(WHAT THIS TASK INVOLVES): Read the lines below, and copy any that contain the string "para".

(DATA FOR THE TASK):
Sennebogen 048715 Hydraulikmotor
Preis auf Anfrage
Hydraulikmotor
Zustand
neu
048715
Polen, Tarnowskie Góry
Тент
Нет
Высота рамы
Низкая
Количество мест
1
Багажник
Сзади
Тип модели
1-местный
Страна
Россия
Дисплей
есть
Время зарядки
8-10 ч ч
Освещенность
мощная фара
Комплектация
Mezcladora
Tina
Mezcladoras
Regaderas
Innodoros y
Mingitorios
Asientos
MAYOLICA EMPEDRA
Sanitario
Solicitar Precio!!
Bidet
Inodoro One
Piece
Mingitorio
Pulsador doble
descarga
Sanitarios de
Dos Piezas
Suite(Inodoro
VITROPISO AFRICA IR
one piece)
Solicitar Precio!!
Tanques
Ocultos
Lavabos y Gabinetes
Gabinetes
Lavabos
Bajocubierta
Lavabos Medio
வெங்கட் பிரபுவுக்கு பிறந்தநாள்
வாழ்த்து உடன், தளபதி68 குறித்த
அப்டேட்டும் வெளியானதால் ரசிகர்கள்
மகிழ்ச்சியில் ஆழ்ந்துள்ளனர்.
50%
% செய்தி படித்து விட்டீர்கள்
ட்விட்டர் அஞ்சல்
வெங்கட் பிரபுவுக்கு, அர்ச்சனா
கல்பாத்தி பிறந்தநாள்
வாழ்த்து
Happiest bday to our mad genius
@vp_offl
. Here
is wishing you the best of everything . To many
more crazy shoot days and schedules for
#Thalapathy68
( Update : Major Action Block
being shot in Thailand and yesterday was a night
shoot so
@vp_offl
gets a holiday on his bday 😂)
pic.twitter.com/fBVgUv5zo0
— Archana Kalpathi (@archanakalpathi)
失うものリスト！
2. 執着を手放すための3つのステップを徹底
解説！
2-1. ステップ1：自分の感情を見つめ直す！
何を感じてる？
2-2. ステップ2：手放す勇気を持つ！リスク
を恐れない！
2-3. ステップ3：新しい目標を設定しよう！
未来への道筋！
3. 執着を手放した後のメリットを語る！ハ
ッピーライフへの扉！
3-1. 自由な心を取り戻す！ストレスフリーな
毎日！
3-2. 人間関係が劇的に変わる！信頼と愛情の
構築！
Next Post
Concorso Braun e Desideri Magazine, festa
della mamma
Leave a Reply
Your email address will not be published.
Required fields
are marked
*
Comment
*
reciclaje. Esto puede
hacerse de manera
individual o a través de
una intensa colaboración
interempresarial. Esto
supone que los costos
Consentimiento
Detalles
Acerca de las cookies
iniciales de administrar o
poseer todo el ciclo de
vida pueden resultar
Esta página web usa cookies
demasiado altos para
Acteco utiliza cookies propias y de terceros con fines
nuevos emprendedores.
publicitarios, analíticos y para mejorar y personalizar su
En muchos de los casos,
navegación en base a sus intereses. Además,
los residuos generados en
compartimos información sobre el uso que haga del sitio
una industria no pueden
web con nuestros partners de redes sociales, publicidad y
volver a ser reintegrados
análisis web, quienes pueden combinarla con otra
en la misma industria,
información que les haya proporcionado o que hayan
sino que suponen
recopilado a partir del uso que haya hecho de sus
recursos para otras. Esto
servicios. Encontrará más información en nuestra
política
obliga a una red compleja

(EXERCISE RESULT):
demasiado altos para
publicitarios, analíticos y para mejorar y personalizar su
recursos para otras. Esto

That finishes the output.